While it is possible that those energies played a role in the success of Arianna's surgeries, and in keeping the tumor that remained dormant for the next seven years, what we are most certain of is that people's prayers got us through a terrifying and excruciatingly draining situation by upholding us when we could not hold ourselves up any longer. And they filled us with a very real and tangible sense that we weren't alone on our journey, but were being helped powerfully by those around us and by God.

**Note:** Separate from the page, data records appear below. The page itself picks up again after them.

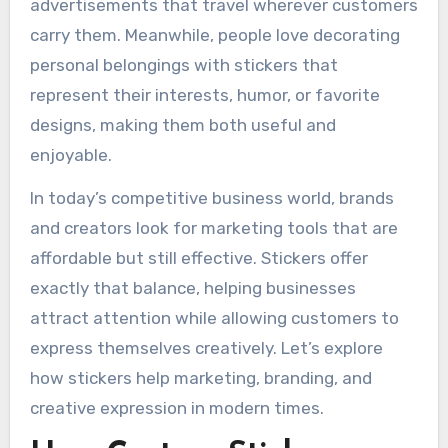
advertisements that travel wherever customers
carry them. Meanwhile, people love decorating
personal belongings with stickers that
represent their interests, humor, or favorite
designs, making them both useful and
enjoyable.
In today’s competitive business world, brands
and creators look for marketing tools that are
affordable but still effective. Stickers offer
exactly that balance, helping businesses
attract attention while allowing customers to
express themselves creatively. Let’s explore
how stickers help marketing, branding, and
creative expression in modern times.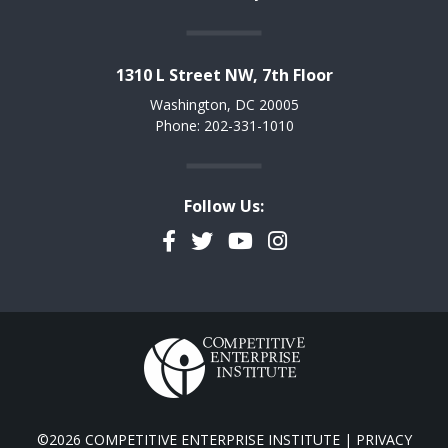
1310 L Street NW, 7th Floor
Washington, DC 20005
Phone: 202-331-1010
Follow Us:
Facebook
Twitter
YouTube
Instagram
©2026 COMPETITIVE ENTERPRISE INSTITUTE |
PRIVACY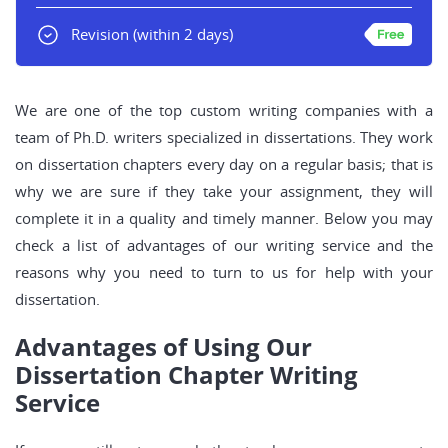
Revision
(within 2 days)
We are one of the top custom writing companies with a
team of Ph.D. writers specialized in dissertations. They work
on dissertation chapters every day on a regular basis; that is
why we are sure if they take your assignment, they will
complete it in a quality and timely manner. Below you may
check a list of advantages of our writing service and the
reasons why you need to turn to us for help with your
dissertation.
Advantages of Using Our
Dissertation Chapter Writing
Service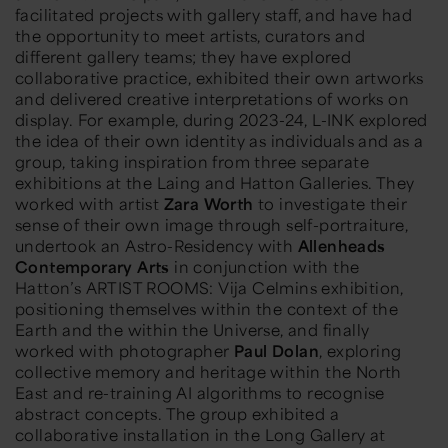
facilitated projects with gallery staff, and have had
the opportunity to meet artists, curators and
different gallery teams; they have explored
collaborative practice, exhibited their own artworks
and delivered creative interpretations of works on
display. For example, during 2023-24, L-INK explored
the idea of their own identity as individuals and as a
group, taking inspiration from three separate
exhibitions at the Laing and Hatton Galleries. They
worked with artist
Zara Worth
to investigate their
sense of their own image through self-portraiture,
undertook an Astro-Residency with
Allenheads
Contemporary Arts
in conjunction with the
Hatton’s
ARTIST ROOMS: Vija Celmins
exhibition,
positioning themselves within the context of the
Earth and the within the Universe, and finally
worked with photographer
Paul Dolan
, exploring
collective memory and heritage within the North
East and re-training AI algorithms to recognise
abstract concepts. The group exhibited a
collaborative installation in the Long Gallery at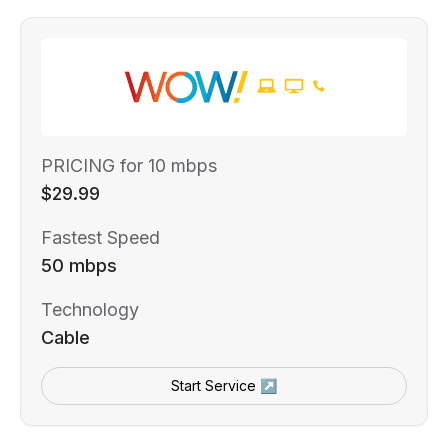
PRICING for 10 mbps
$29.99
Fastest Speed
50 mbps
Technology
Cable
Start Service ↗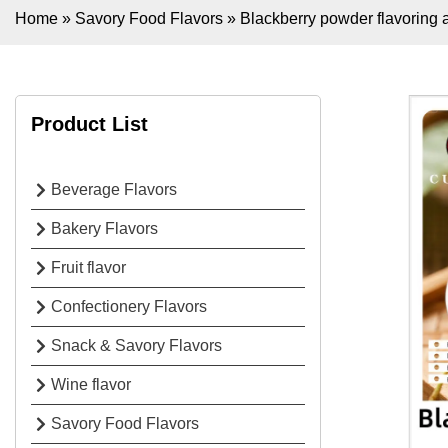
Home
»
Savory Food Flavors
»
Blackberry powder flavoring 
Product List
Beverage Flavors
Bakery Flavors
Fruit flavor
Confectionery Flavors
Snack & Savory Flavors
Wine flavor
Savory Food Flavors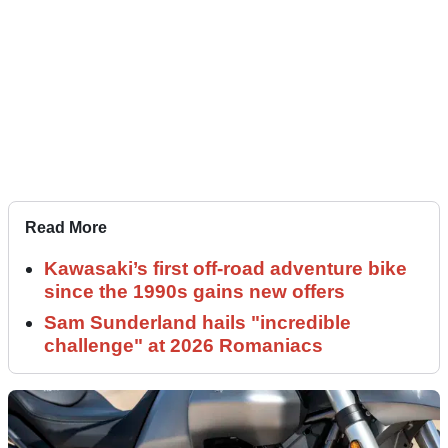
Read More
Kawasaki’s first off-road adventure bike
since the 1990s gains new offers
Sam Sunderland hails "incredible
challenge" at 2026 Romaniacs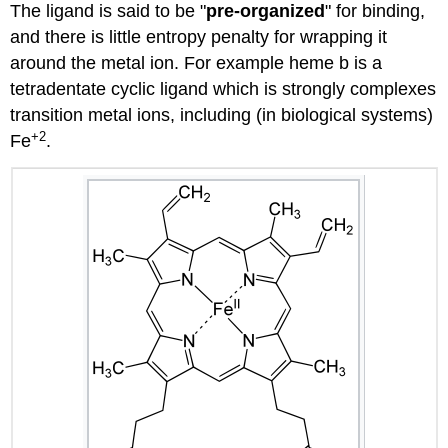
The ligand is said to be "
pre-organized
" for binding,
and there is little entropy penalty for wrapping it
around the metal ion. For example heme b is a
tetradentate cyclic ligand which is strongly complexes
transition metal ions, including (in biological systems)
+2
Fe
.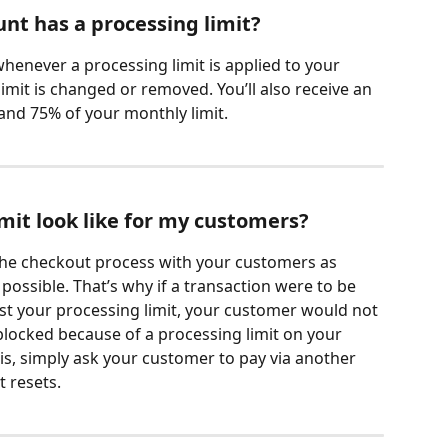
nt has a processing limit?
 whenever a processing limit is applied to your 
imit is changed or removed. You’ll also receive an 
nd 75% of your monthly limit.
mit look like for my customers?
he checkout process with your customers as 
ossible. That’s why if a transaction were to be 
t your processing limit, your customer would not 
blocked because of a processing limit on your 
his, simply ask your customer to pay via another 
t resets.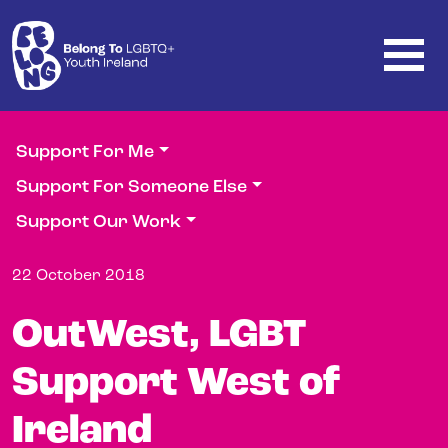
Skip to main content
Support For Me
Support For Someone Else
Support Our Work
22 October 2018
OutWest, LGBT
Support West of
Ireland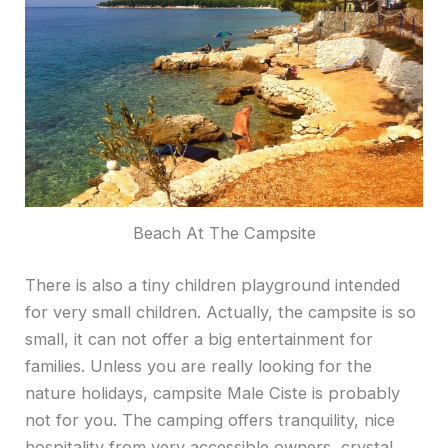
Beach At The Campsite
There is also a tiny children playground intended
for very small children. Actually, the campsite is so
small, it can not offer a big entertainment for
families. Unless you are really looking for the
nature holidays, campsite Male Ciste is probably
not for you. The camping offers tranquility, nice
hospitality from very accessible owners, crystal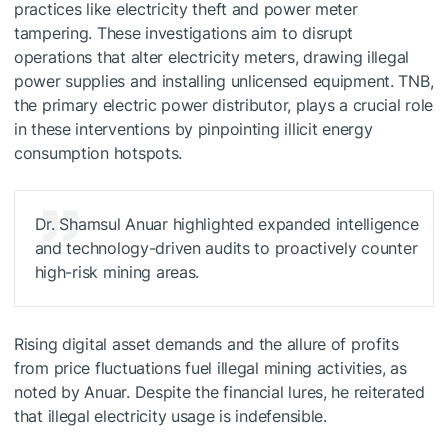
practices like electricity theft and power meter
tampering. These investigations aim to disrupt
operations that alter electricity meters, drawing illegal
power supplies and installing unlicensed equipment. TNB,
the primary electric power distributor, plays a crucial role
in these interventions by pinpointing illicit energy
consumption hotspots.
Dr. Shamsul Anuar highlighted expanded intelligence
and technology-driven audits to proactively counter
high-risk mining areas.
Rising digital asset demands and the allure of profits
from price fluctuations fuel illegal mining activities, as
noted by Anuar. Despite the financial lures, he reiterated
that illegal electricity usage is indefensible.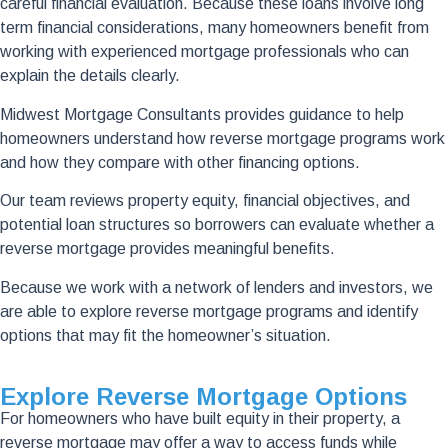
careful financial evaluation. Because these loans involve long
term financial considerations, many homeowners benefit from
working with experienced mortgage professionals who can
explain the details clearly.
Midwest Mortgage Consultants provides guidance to help
homeowners understand how reverse mortgage programs work
and how they compare with other financing options.
Our team reviews property equity, financial objectives, and
potential loan structures so borrowers can evaluate whether a
reverse mortgage provides meaningful benefits.
Because we work with a network of lenders and investors, we
are able to explore reverse mortgage programs and identify
options that may fit the homeowner’s situation.
Explore Reverse Mortgage Options
For homeowners who have built equity in their property, a
reverse mortgage may offer a way to access funds while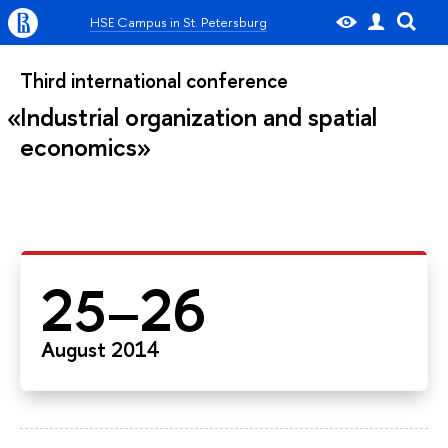
HSE Campus in St. Petersburg
Third international conference
Industrial organization and spatial
economics
25–26
August 2014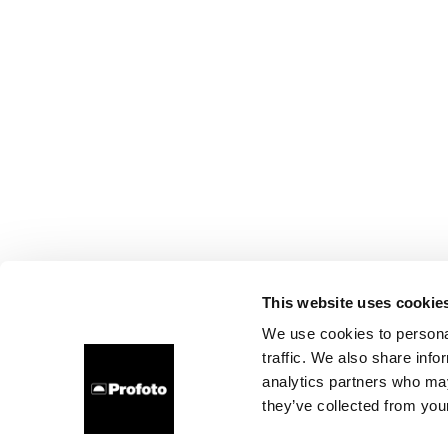
This website uses cookie
We use cookies to personal
traffic. We also share info
analytics partners who may
they’ve collected from your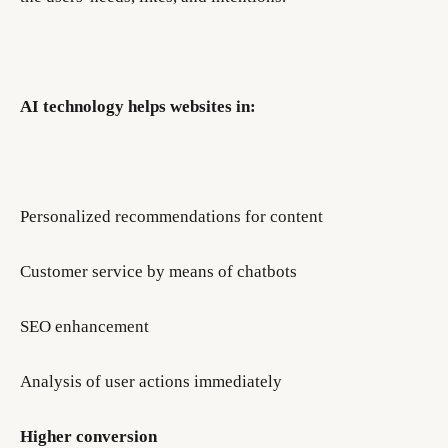
AI technology helps websites in:
Personalized recommendations for content
Customer service by means of chatbots
SEO enhancement
Analysis of user actions immediately
Higher conversion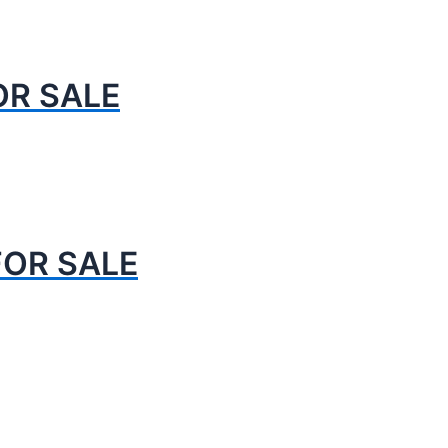
OR SALE
FOR SALE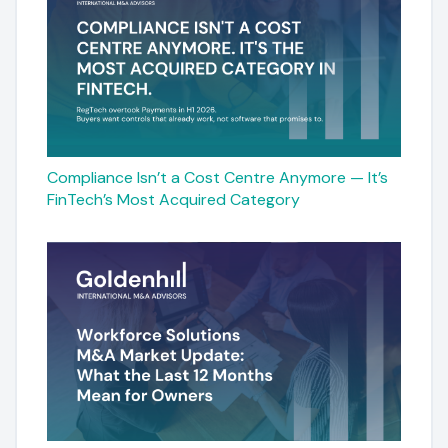
Compliance Isn’t a Cost Centre Anymore — It’s
FinTech’s Most Acquired Category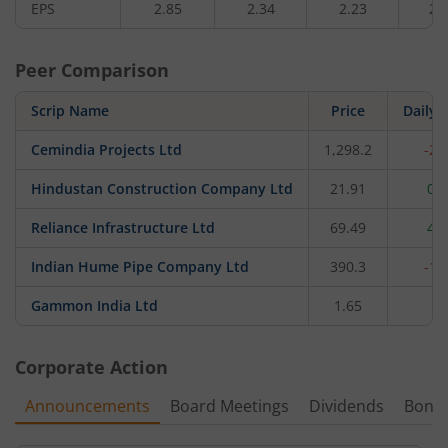
EPS
2.85
2.34
2.23
2.
Peer Comparison
Scrip Name
Price
Daily 
Cemindia Projects Ltd
1,298.2
-2.
Hindustan Construction Company Ltd
21.91
0.
Reliance Infrastructure Ltd
69.49
4.
Indian Hume Pipe Company Ltd
390.3
-1.
Gammon India Ltd
1.65
0
Corporate Action
Announcements
Board Meetings
Dividends
Bonu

I wrote about Arianna's tumor in my book, Gifts of the Dark Wood: Seven Blessings for Soulful Skeptics (and Other Wanderers). Then, just weeks before its publication last September, Arianna received the news that the tumor that remained in her brain had begun to grow again. Thus, in mid-February our family will journey to the Cleveland Clinic, where Arianna will undergo laser ablation therapy in an effort to remove the majority of the tumor that has grown back.
Once again, we expect that thousands will be offering prayers on her behalf. If you are one of these, we thank you in advance for your kindness. Whether you pray for Arianna in the coming weeks, or direct your prayers to someone else who could use your support, my next post will offer some guidelines for intercessory prayer. I do not claim to know exactly how prayer works, but I will offer some suggestions based on my best understanding and experience, and on the assumption that prayer moves energy very subtly, at a quantum level, entangling us with one another and with God.